**Supplied material**:
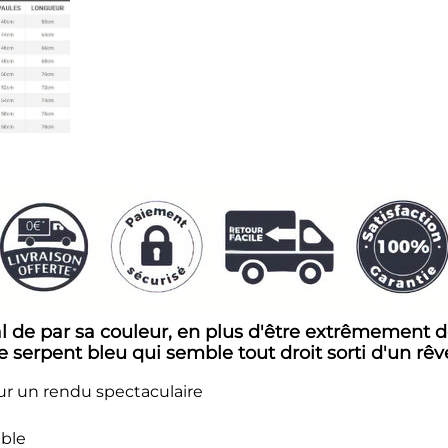
l de par sa couleur, en plus d'être extrêmement dé
e serpent bleu qui semble tout droit sorti d'un rêve
r un rendu spectaculaire
able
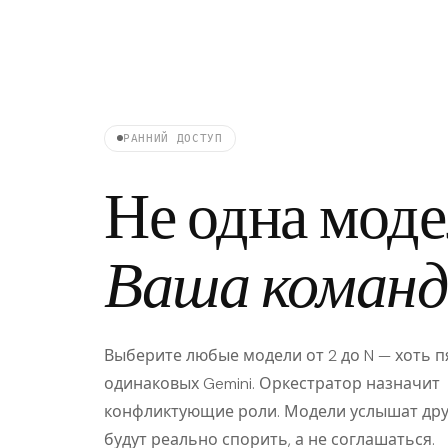
РАННИЙ ДОСТУП
Не одна моде
Ваша команд
Выберите любые модели от 2 до N — хоть п
одинаковых Gemini. Оркестратор назначит
конфликтующие роли. Модели услышат друг
будут реально спорить, а не соглашаться.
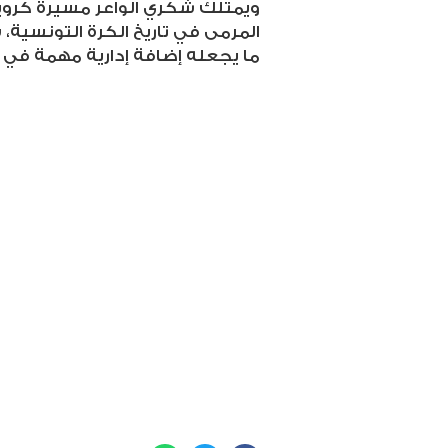
ويمتلك شكري الواعر مسيرة كروية 
المرمى في تاريخ الكرة التونسية، 
ما يجعله إضافة إدارية مهمة في ا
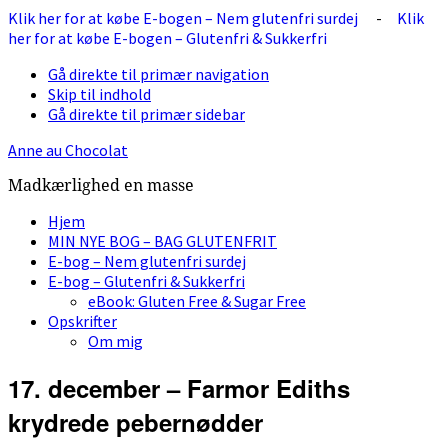
Klik her for at købe E-bogen – Nem glutenfri surdej
-
Klik
her for at købe E-bogen – Glutenfri & Sukkerfri
Gå direkte til primær navigation
Skip til indhold
Gå direkte til primær sidebar
Anne au Chocolat
Madkærlighed en masse
Hjem
MIN NYE BOG – BAG GLUTENFRIT
E-bog – Nem glutenfri surdej
E-bog – Glutenfri & Sukkerfri
eBook: Gluten Free & Sugar Free
Opskrifter
Om mig
17. december – Farmor Ediths
krydrede pebernødder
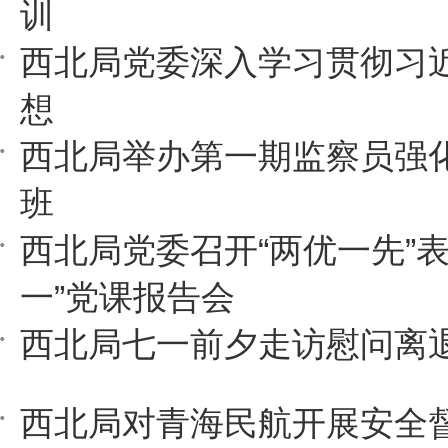
训
西北局党委深入学习贯彻习
想
西北局举办第一期监察员强
班
西北局党委召开“两优一先”表
一”党课报告会
西北局七一前夕走访慰问离
西北局对青海民航开展安全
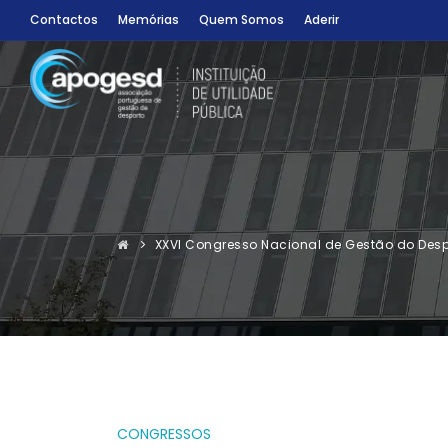
Contactos
Memórias
Quem Somos
Aderir
XXVI Congresso Nacional de Gestão do Desp
CONGRESSOS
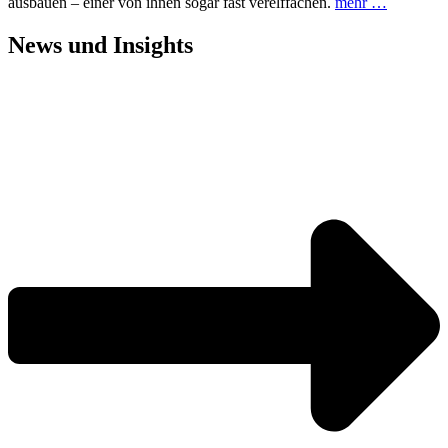
ausbauen – einer von ihnen sogar fast verelffachen.
mehr …
News und
Insights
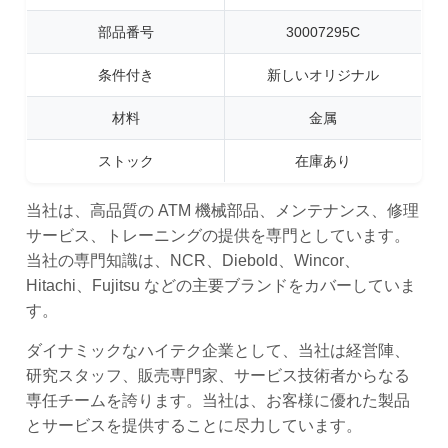
部品番号
30007295C
条件付き
新しいオリジナル
材料
金属
ストック
在庫あり
当社は、高品質の ATM 機械部品、メンテナンス、修理
サービス、トレーニングの提供を専門としています。
当社の専門知識は、NCR、Diebold、Wincor、
Hitachi、Fujitsu などの主要ブランドをカバーしていま
す。
ダイナミックなハイテク企業として、当社は経営陣、
研究スタッフ、販売専門家、サービス技術者からなる
専任チームを誇ります。当社は、お客様に優れた製品
とサービスを提供することに尽力しています。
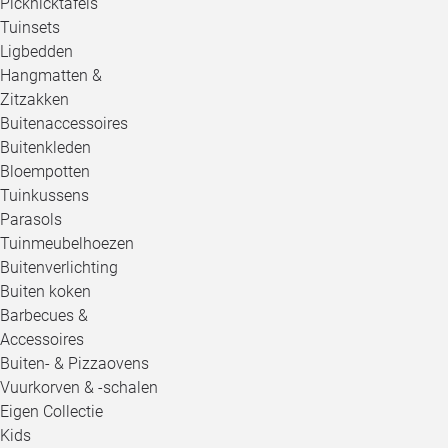
Picknicktafels
Tuinsets
Ligbedden
Hangmatten &
Zitzakken
Buitenaccessoires
Buitenkleden
Bloempotten
Tuinkussens
Parasols
Tuinmeubelhoezen
Buitenverlichting
Buiten koken
Barbecues &
Accessoires
Buiten- & Pizzaovens
Vuurkorven & -schalen
Eigen Collectie
Kids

**Prompt**:
In the records above, find the line containing "西北局七一前夕走访慰问离", then write out exactly that line and every later one through the last, omitting pictures.

**Exercise output**:
西北局七一前夕走访慰问离
西北局对青海民航开展安全
Contactos
Memórias
Quem Somos
Aderir
XXVI Congresso Nacional de Gestão do Desp
CONGRESSOS
ausbauen – einer von ihnen sogar fast verelffachen.
mehr …
News und
Insights
部品番号
30007295C
条件付き
新しいオリジナル
材料
金属
ストック
在庫あり
当社は、高品質の ATM 機械部品、メンテナンス、修理
サービス、トレーニングの提供を専門としています。
当社の専門知識は、NCR、Diebold、Wincor、
Hitachi、Fujitsu などの主要ブランドをカバーしていま
す。
ダイナミックなハイテク企業として、当社は経営陣、
研究スタッフ、販売専門家、サービス技術者からなる
専任チームを誇ります。当社は、お客様に優れた製品
とサービスを提供することに尽力しています。
Picknicktafels
Tuinsets
Ligbedden
Hangmatten &
Zitzakken
Buitenaccessoires
Buitenkleden
Bloempotten
Tuinkussens
Parasols
Tuinmeubelhoezen
Buitenverlichting
Buiten koken
Barbecues &
Accessoires
Buiten- & Pizzaovens
Vuurkorven & -schalen
Eigen Collectie
Kids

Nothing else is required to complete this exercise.